Dataset items:
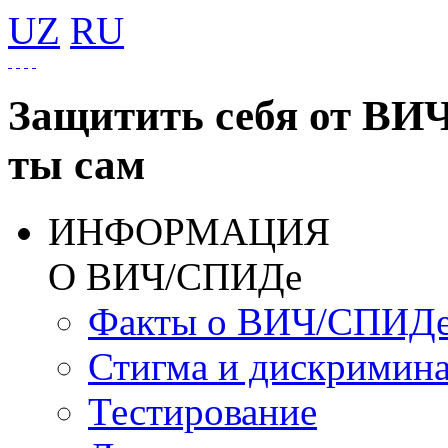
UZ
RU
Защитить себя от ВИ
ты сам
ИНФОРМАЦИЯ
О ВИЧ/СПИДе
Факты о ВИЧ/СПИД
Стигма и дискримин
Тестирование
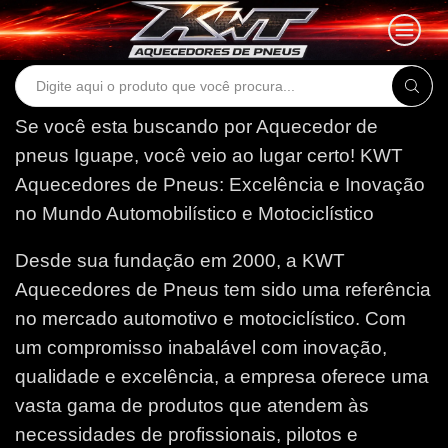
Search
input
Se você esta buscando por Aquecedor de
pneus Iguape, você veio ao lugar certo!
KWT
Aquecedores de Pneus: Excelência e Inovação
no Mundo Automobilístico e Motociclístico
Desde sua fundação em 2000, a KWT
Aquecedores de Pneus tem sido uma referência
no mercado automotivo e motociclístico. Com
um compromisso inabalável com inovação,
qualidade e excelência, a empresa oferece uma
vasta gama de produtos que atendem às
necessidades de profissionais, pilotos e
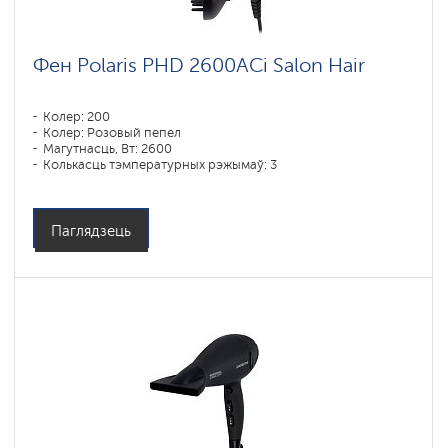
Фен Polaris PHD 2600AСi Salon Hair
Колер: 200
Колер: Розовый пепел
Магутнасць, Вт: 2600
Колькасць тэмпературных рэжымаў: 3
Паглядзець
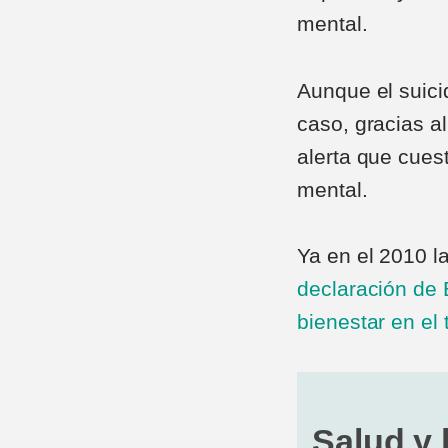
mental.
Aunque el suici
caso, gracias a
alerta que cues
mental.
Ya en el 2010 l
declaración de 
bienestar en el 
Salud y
* * *
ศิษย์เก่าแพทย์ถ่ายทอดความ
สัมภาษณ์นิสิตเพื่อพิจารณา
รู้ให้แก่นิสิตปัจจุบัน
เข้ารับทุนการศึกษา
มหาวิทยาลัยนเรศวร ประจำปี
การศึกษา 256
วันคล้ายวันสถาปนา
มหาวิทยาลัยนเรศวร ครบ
...
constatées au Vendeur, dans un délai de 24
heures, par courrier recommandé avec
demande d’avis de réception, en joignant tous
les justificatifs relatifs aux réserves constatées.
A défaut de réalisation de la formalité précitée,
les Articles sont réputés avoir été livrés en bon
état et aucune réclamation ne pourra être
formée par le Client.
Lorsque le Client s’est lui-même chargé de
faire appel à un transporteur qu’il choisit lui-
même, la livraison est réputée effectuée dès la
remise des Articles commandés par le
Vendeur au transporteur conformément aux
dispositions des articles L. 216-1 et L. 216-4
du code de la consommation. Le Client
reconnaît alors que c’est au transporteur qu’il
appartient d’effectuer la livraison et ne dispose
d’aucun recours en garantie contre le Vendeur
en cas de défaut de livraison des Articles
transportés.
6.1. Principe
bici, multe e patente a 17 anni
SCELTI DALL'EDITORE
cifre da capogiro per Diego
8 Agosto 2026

THE PROBLEM: Some lines above hold the word "มหาว". Copy all of them.

ANSWER TO THIS EXERCISE:
มหาวิทยาลัยนเรศวร ประจำปี
มหาวิทยาลัยนเรศวร ครบ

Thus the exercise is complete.